Pues bien, en cada uno de los cuatro criterios se aplicaron cuatro niveles: 1) predominio de la lengua vernácula, 2) mayor participación de la vernácula con presencia del español, 3) participación mayor del español con presencia de la lengua india, 4) predominio del español. Estos niveles se codificaron de manera distinta para cada criterio, números romanos (I, II, III, IV), arábigos (1, 2, 3, 4), primeras letras del alfabeto (A, B, C, D) y últimas (W, X, Y, Z). Nótese que con esta codificación se perdió la ventaja y la lógica de los números positivos y negativos, además de que los números más bajos (o las primeras letras) apuntan un mayor bilingüismo, creo que en forma inversa de como debió ser. En la clave de cada tipo, figura un símbolo correspondiente a cada uno de los criterios, comenzando con I1AW -la lengua nativa predominaría en los cuatro criterios- hasta IV4DZ, que señala el predominio del español en todo.

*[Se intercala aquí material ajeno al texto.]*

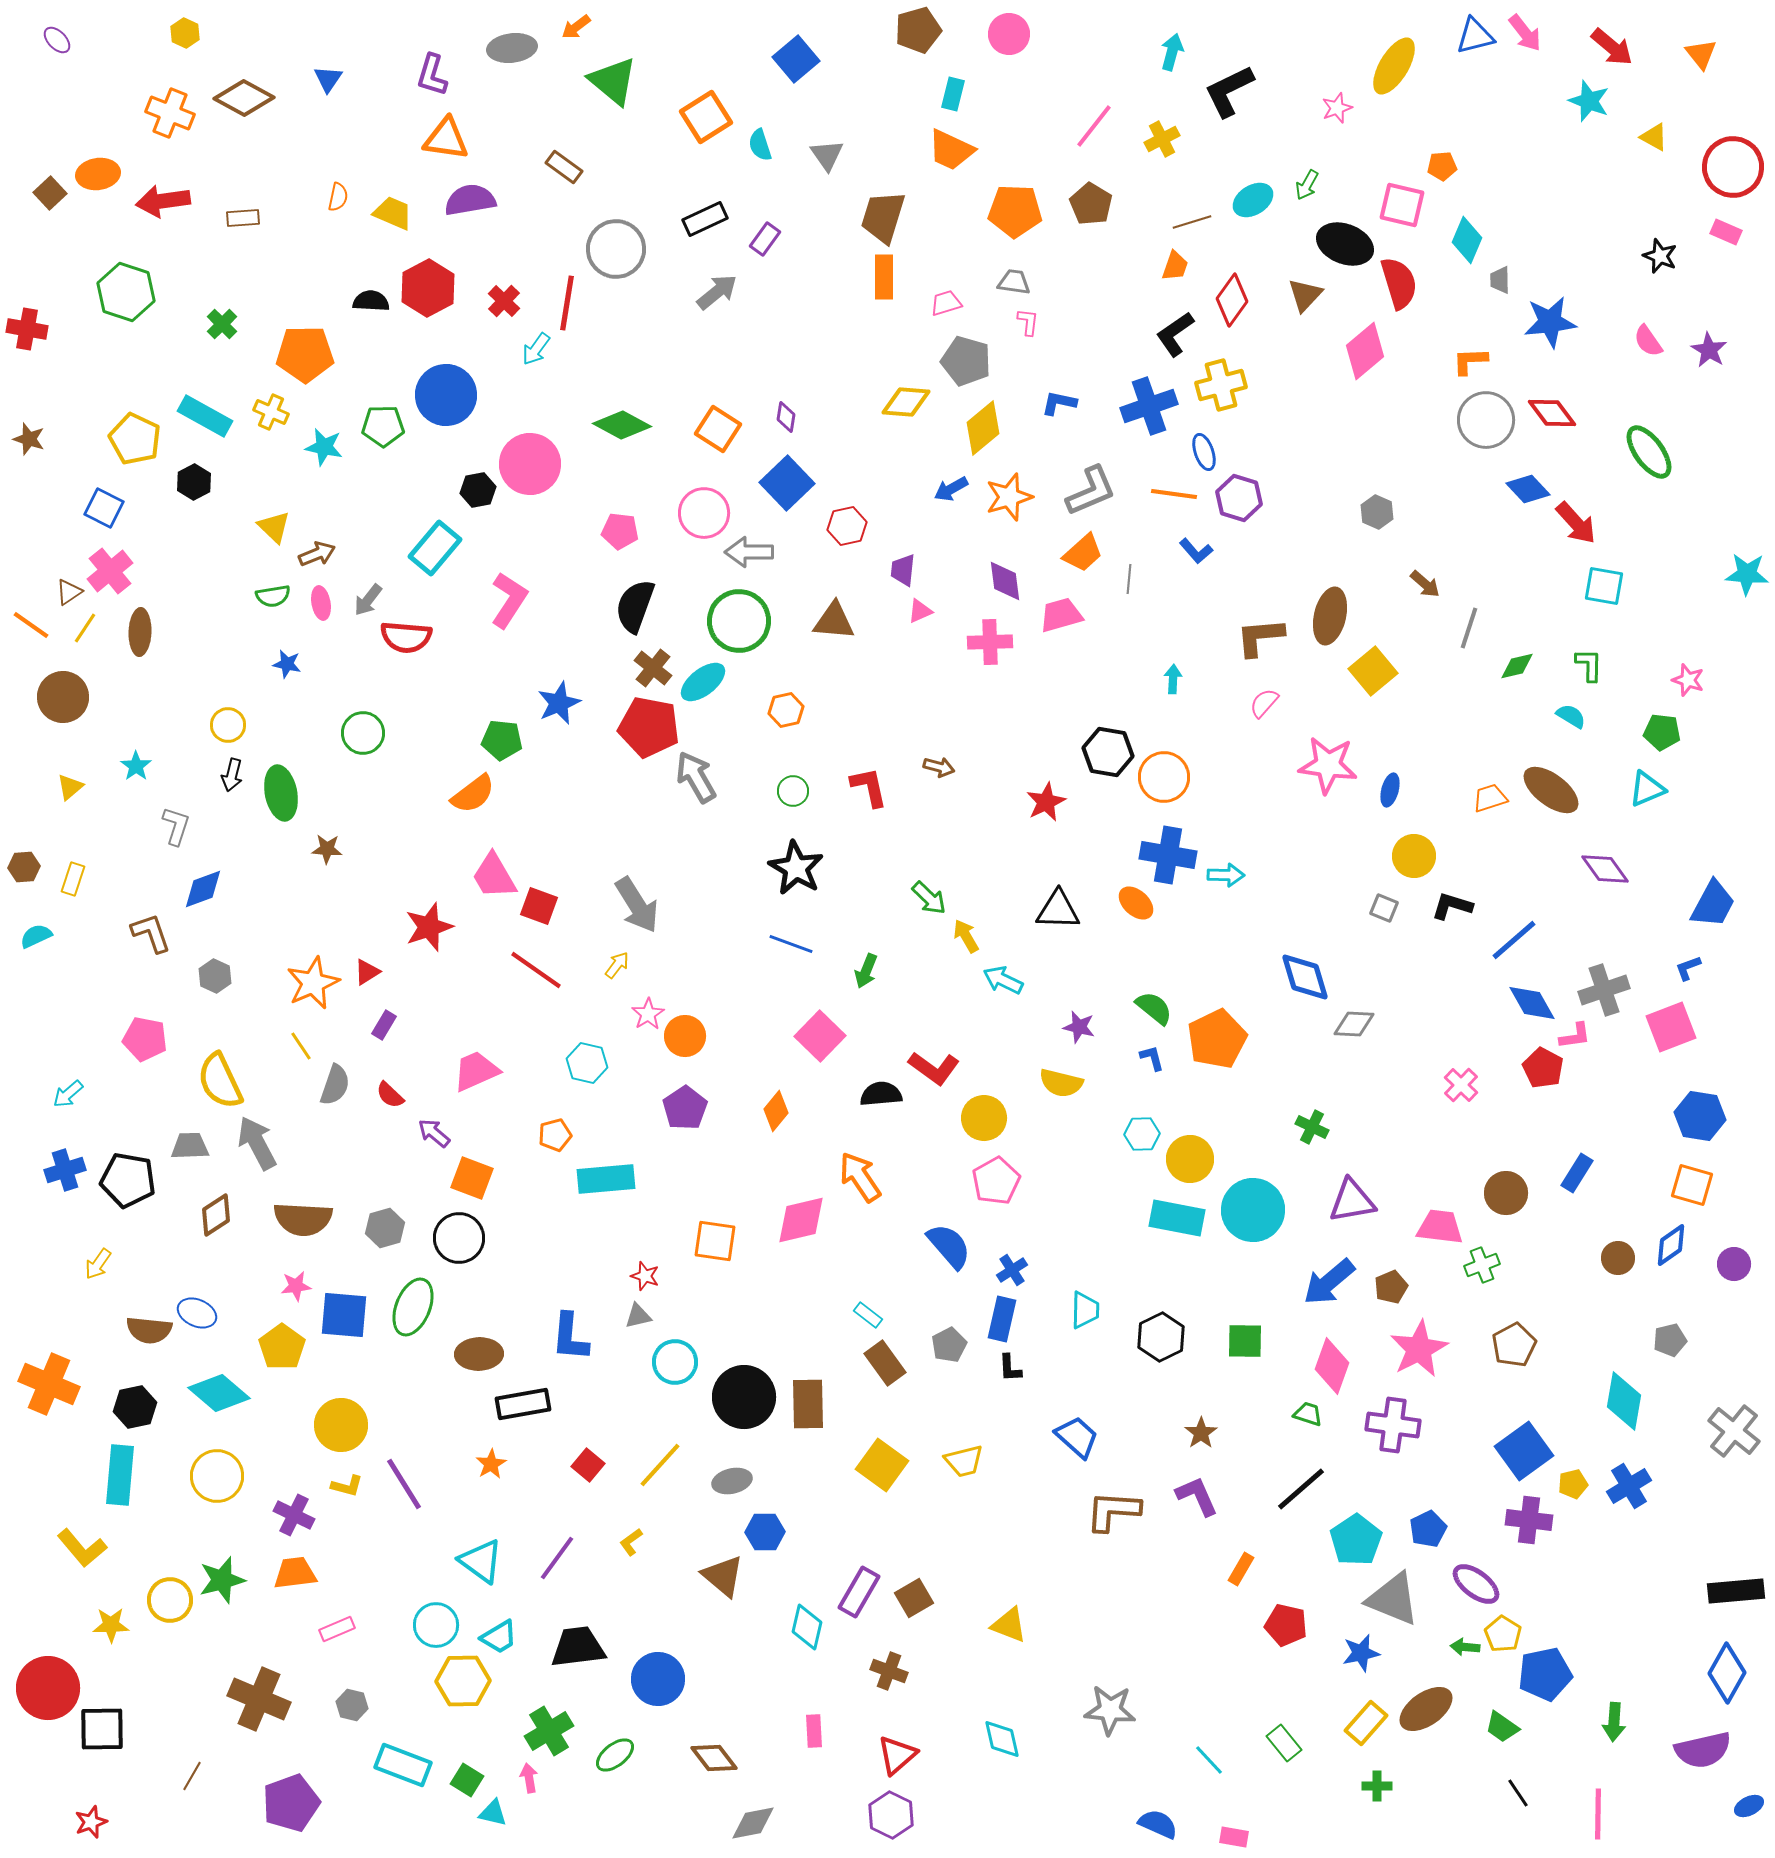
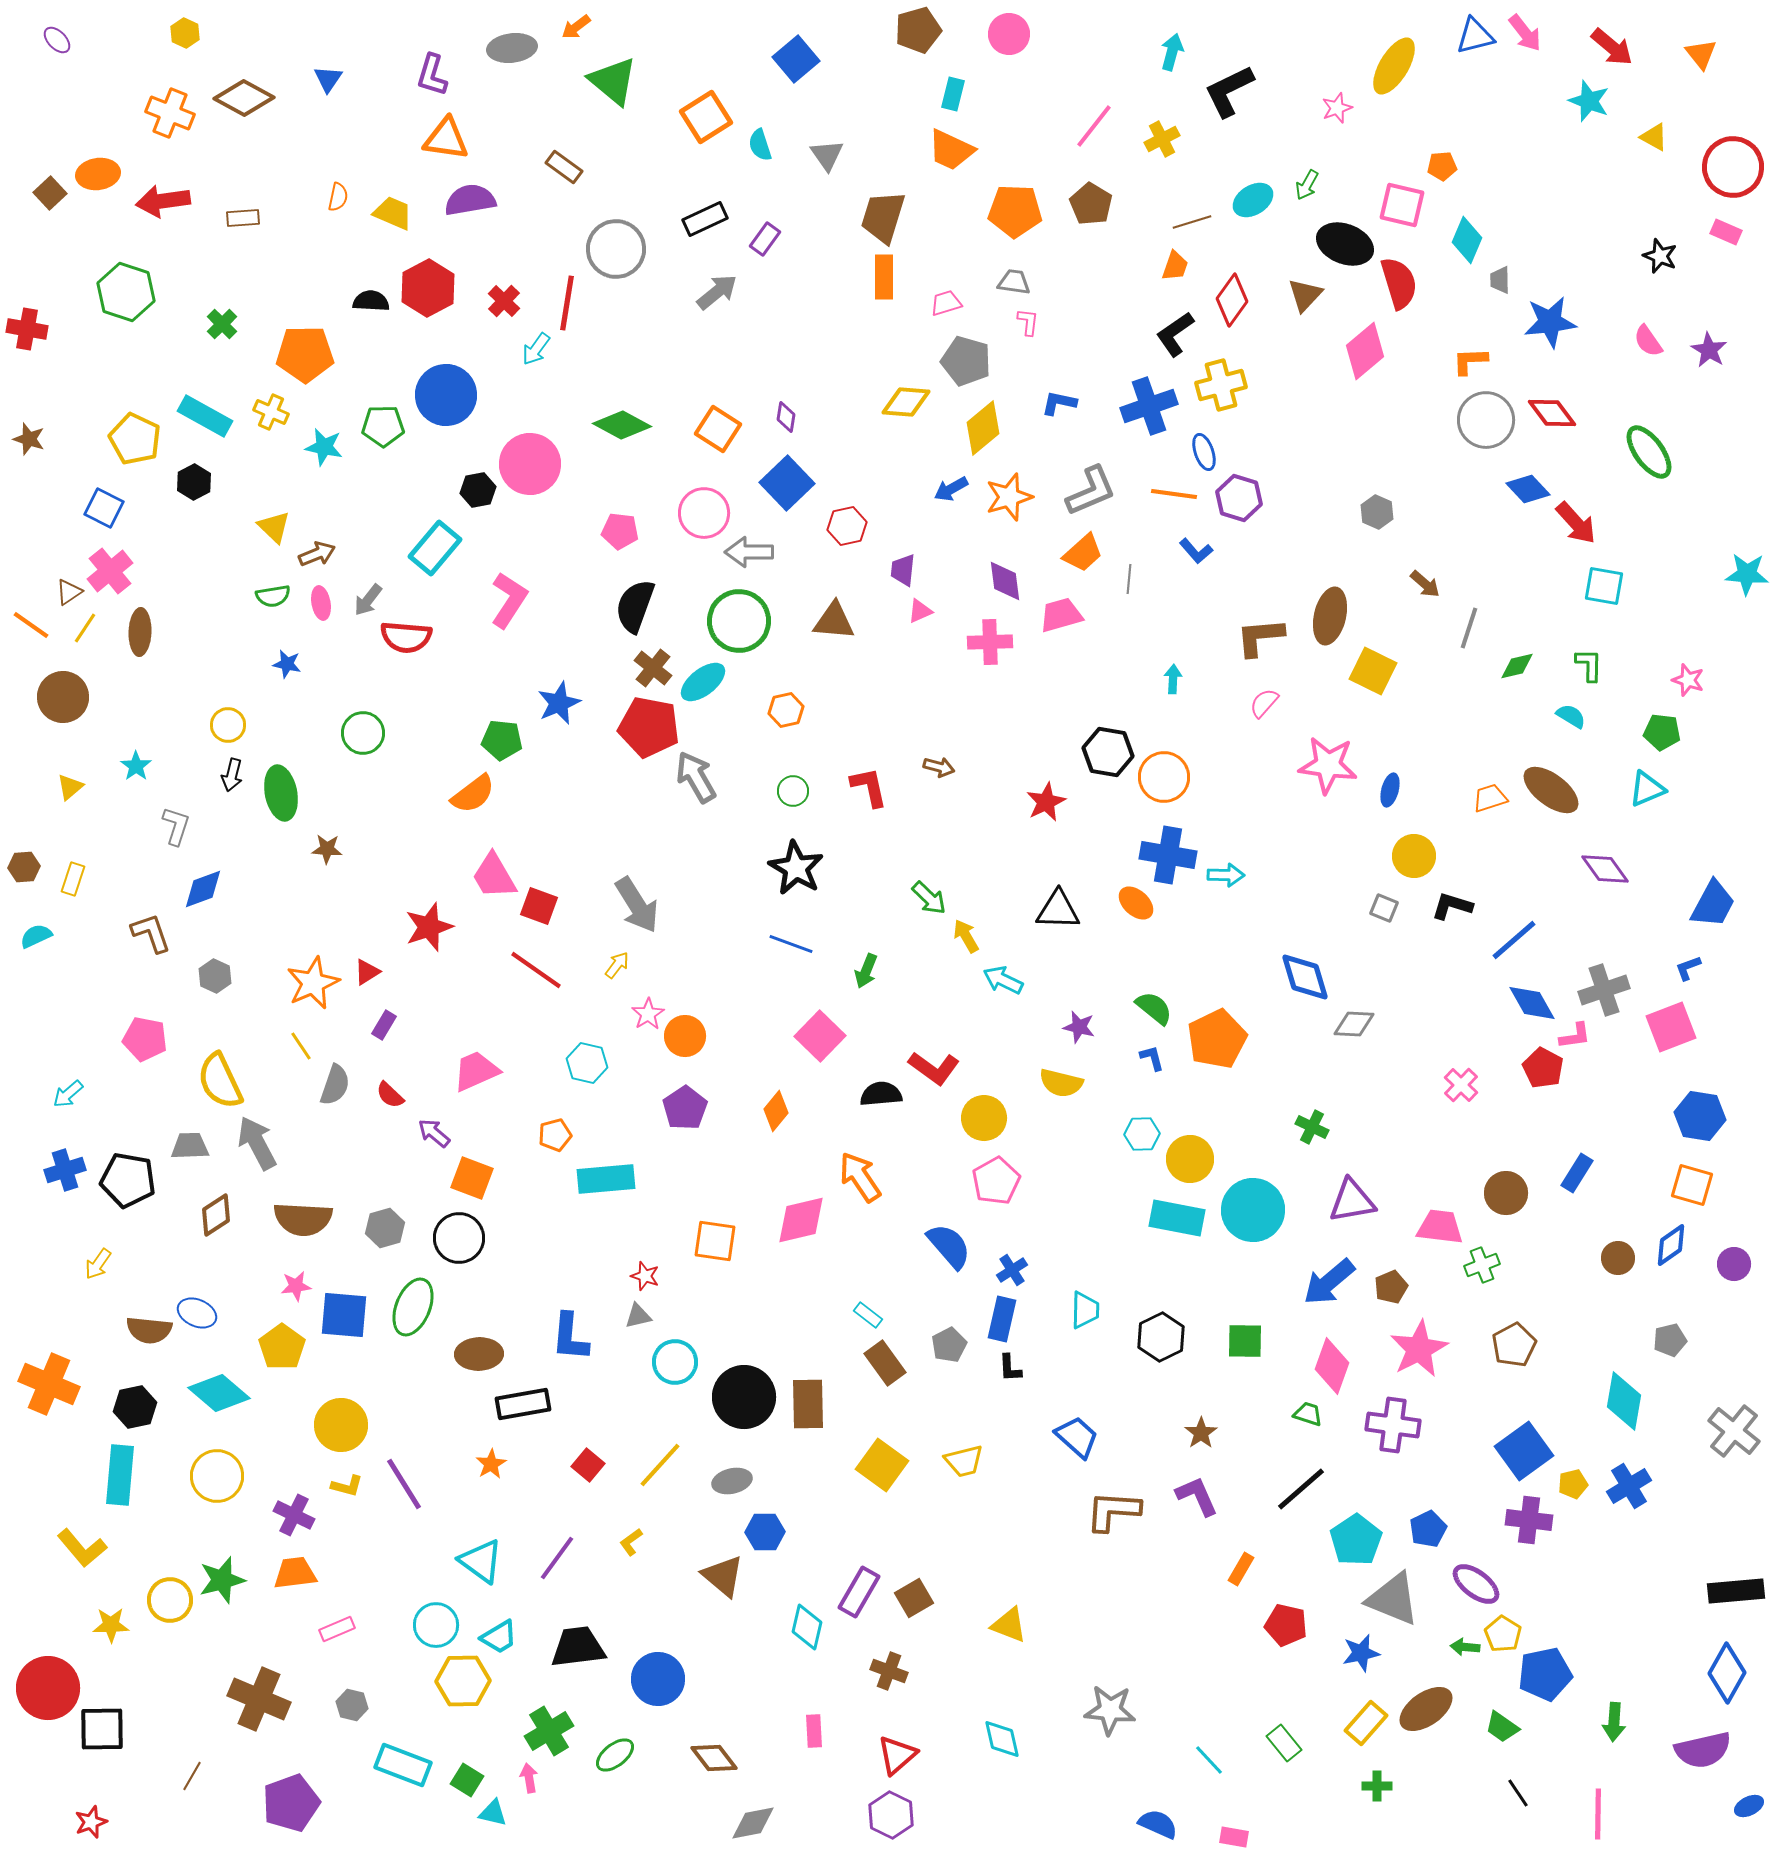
yellow square at (1373, 671): rotated 24 degrees counterclockwise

Gabriela Coronado explica que las combinaciones posibles de los cuatro criterios se reducen al aplicarse a casos concretos, que es prácticamente imposible encontrarlas todas y que “es de esperarse que algunas combinaciones sean más frecuentes que otras” (p. 77). Yo diría que no es sólo prácticamente imposible encontrarla todas, sino que en teoría es poco probable que a la vez se encuentren criterios (que son medidas globales, promedios de promedios) que marquen tendencias diametralmente opuestas. En términos matemáticos las posibilidades de combinación de cuatro niveles en cuatro criterios son 256 (esto es, 4
Estoy de acuerdo con la autora cuando dice que cabe esperar que algunas combinaciones sean más frecuentes que otras, pero me hubiera gustado que ella explicara por qué. Una razón es, quizá la de que es poco probable que en una comunidad se den tendencias contradictorias (podrían ser socialmente disruptivas) como las que acabamos de ver en el párrafo anterior. Pero pueden plantearse otras hipótesis, incluso la de que una investigación destinada a estudiar el bilingüismo esté ligeramente sesgada: las comunidades estudiadas estén en zonas conocidas como “bilingües” y es posible que los estudiosos hayan tendido a cargar su “indigenismo” en algunos aspectos y desestimarlo en otros. Sea como fuere, los casos en que tres de los criterios están en el extremo de lengua indígena y sólo “dominios nacionales” está en el segundo nivel (I1AX) son el doble de aquellos en que los cuatro criterios coinciden en el máximo empleo de la lengua indígena (I1AW), hay 22 de los primeros y 10 de los segundos; la suma de ambos hace 1/3 de las comunidades estudiadas. Siguen en frecuencia (6 o 7 casos) el tipo I1AY -que se distinguen de los anteriores nada más porque el cuarto criterio es todavía más elevado- y el extremo opuesto, en el que el español predomina en los cuatro criterios (IV4DZ), o en el que los tres primeros están en el segundo nivel y el tercer criterio se inclina hacia el español (II2BY). Los demás tipos, que hacen aproximadamente la mitad de los casos, tienen frecuencias menores que son, por lo tanto, menos significativas.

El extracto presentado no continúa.